What your photos secretly reveal
Every photo your phone or camera takes carries hidden metadata called EXIF. It can include the exact GPS coordinates where the picture was taken, the date and time, your camera or phone model, and even a small thumbnail. Post that photo online and anyone can read it - which is how a holiday snap can quietly reveal your home address. This tool removes all of it before you share, without ever uploading your file.
Lossless - your image is not re-compressed
Most online "EXIF removers" redraw your photo onto a canvas and re-encode it, which quietly degrades quality and changes the file. OpenConvert reads the actual file structure (JPEG segments, PNG and WebP chunks) and deletes only the metadata blocks, leaving the compressed image data byte-for-byte identical. You get the same image, just without the hidden data.
What gets removed
- GPS location - latitude and longitude of where the photo was taken.
- Camera & device - make, model, lens and software.
- Timestamps - date and time the photo was captured.
- XMP & IPTC - editing history, captions, author and copyright tags.

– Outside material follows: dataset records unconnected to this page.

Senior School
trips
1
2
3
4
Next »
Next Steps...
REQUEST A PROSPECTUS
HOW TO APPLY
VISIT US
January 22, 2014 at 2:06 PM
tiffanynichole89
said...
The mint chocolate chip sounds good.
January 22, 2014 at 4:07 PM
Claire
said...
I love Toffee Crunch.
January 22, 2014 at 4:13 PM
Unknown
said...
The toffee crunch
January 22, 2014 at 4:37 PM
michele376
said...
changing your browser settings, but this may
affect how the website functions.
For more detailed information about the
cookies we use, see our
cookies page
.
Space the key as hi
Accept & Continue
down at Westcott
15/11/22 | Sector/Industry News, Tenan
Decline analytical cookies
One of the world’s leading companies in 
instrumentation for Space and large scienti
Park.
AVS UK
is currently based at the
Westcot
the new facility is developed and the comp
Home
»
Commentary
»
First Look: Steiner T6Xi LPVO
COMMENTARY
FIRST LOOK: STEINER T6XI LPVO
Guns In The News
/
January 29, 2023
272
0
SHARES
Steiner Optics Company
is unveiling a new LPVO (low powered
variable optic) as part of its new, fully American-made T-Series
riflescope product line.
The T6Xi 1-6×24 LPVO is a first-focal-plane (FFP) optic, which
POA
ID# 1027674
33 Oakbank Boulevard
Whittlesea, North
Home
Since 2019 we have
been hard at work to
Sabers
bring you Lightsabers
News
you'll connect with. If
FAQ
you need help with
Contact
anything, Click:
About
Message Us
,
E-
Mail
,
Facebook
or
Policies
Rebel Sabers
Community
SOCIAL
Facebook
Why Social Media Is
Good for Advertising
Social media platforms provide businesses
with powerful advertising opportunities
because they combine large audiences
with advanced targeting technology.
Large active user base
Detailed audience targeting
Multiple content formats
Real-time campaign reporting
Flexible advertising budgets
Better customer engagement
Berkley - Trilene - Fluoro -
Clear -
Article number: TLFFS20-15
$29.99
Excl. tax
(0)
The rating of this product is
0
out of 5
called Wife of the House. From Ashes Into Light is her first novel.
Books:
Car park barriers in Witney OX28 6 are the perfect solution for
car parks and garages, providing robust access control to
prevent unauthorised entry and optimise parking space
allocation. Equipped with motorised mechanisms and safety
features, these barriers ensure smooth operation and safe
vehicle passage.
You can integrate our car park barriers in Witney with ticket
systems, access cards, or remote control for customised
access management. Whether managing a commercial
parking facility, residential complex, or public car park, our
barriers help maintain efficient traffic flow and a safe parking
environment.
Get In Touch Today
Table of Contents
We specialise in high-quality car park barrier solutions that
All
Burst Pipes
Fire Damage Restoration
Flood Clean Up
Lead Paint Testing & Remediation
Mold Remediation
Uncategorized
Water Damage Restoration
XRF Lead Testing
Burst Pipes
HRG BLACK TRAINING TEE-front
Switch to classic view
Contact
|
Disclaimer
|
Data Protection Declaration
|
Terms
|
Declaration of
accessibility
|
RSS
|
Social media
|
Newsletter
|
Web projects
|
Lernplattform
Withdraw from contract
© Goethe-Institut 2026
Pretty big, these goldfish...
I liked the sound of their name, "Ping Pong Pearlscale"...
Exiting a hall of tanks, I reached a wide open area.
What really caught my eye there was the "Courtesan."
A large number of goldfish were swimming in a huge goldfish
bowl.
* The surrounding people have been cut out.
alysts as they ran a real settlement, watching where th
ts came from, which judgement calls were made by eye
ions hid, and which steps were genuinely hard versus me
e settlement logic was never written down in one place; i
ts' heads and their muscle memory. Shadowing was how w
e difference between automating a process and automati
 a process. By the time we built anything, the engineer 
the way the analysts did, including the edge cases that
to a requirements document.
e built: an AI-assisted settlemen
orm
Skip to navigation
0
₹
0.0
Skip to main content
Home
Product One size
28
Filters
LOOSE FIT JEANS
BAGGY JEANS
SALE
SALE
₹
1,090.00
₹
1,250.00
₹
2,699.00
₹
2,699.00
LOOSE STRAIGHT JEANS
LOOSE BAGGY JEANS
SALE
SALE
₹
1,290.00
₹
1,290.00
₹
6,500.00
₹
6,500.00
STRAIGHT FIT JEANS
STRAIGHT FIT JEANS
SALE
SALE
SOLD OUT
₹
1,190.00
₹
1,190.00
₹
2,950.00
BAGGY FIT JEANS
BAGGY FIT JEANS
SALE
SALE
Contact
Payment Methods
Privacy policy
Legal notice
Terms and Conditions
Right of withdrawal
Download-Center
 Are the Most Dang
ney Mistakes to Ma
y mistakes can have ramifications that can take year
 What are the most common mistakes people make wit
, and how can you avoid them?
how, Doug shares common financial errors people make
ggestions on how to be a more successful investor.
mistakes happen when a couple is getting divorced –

- Embedded thumbnails and orientation data.
FAQ
Are my photos uploaded to a server?
- No - metadata is stripped locally in your browser. Your photos never leave your device.
Does removing metadata reduce image quality?
- No. For JPG, PNG and WebP the image data is kept byte-for-byte - only the metadata is removed, so there is no re-compression and no quality loss.
What metadata does it remove?
- GPS location, camera make and model, date and time taken, software, orientation, thumbnails and XMP/IPTC tags - everything stored outside the visible image.
Why should I remove EXIF before sharing a photo?
- Photos often embed the exact GPS coordinates where they were taken plus your camera and timestamps. Stripping this protects your home address and habits when posting online.